Make a verbatim copy of the records; pictures stay out.

--- GIVEN RECORDS ---

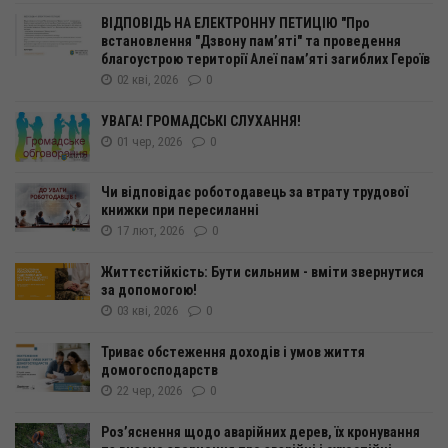
ВІДПОВІДЬ НА ЕЛЕКТРОННУ ПЕТИЦІЮ "Про
встановлення "Дзвону пам’яті" та проведення
благоустрою території Алеї пам’яті загиблих Героїв
02 кві, 2026
0
УВАГА! ГРОМАДСЬКІ СЛУХАННЯ!
01 чер, 2026
0
Чи відповідає роботодавець за втрату трудової
книжки при пересиланні
17 лют, 2026
0
Життєстійкість: Бути сильним - вміти звернутися
за допомогою!
03 кві, 2026
0
Триває обстеження доходів і умов життя
домогосподарств
22 чер, 2026
0
Роз’яснення щодо аварійних дерев, їх кронування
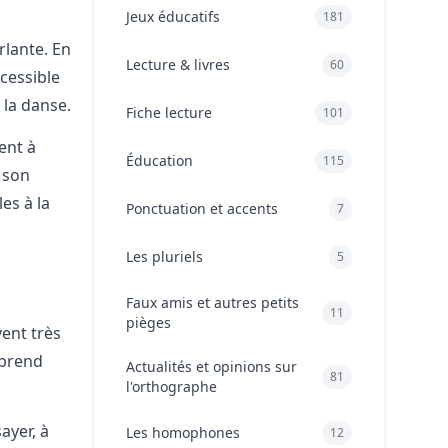
Jeux éducatifs
181
rlante. En
Lecture & livres
60
cessible
 la danse.
Fiche lecture
101
ent à
Éducation
115
à son
es à la
Ponctuation et accents
7
Les pluriels
5
Faux amis et autres petits
11
pièges
vent très
mprend
Actualités et opinions sur
81
l'orthographe
sayer, à
Les homophones
12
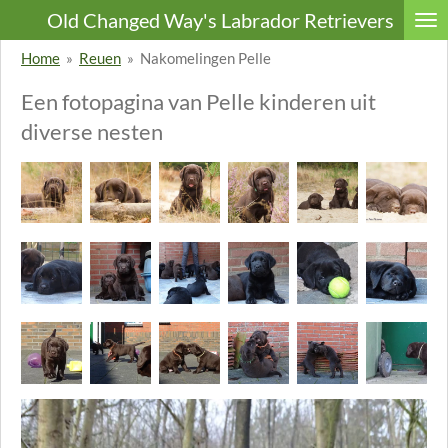
Old Changed Way's Labrador Retrievers
Ga
direct
Home
»
Reuen
»
Nakomelingen Pelle
naar
Een fotopagina van Pelle kinderen uit
de
diverse nesten
hoofdinhoud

---

▶ **SOLUTION BELOW**:
ВІДПОВІДЬ НА ЕЛЕКТРОННУ ПЕТИЦІЮ "Про
встановлення "Дзвону пам’яті" та проведення
благоустрою території Алеї пам’яті загиблих Героїв
02 кві, 2026
0
УВАГА! ГРОМАДСЬКІ СЛУХАННЯ!
01 чер, 2026
0
Чи відповідає роботодавець за втрату трудової
книжки при пересиланні
17 лют, 2026
0
Життєстійкість: Бути сильним - вміти звернутися
за допомогою!
03 кві, 2026
0
Триває обстеження доходів і умов життя
домогосподарств
22 чер, 2026
0
Роз’яснення щодо аварійних дерев, їх кронування
Jeux éducatifs
181
rlante. En
Lecture & livres
60
cessible
 la danse.
Fiche lecture
101
ent à
Éducation
115
à son
es à la
Ponctuation et accents
7
Les pluriels
5
Faux amis et autres petits
11
pièges
vent très
mprend
Actualités et opinions sur
81
l'orthographe
sayer, à
Les homophones
12
Old Changed Way's Labrador Retrievers
Ga
direct
Home
»
Reuen
»
Nakomelingen Pelle
naar
Een fotopagina van Pelle kinderen uit
de
diverse nesten
hoofdinhoud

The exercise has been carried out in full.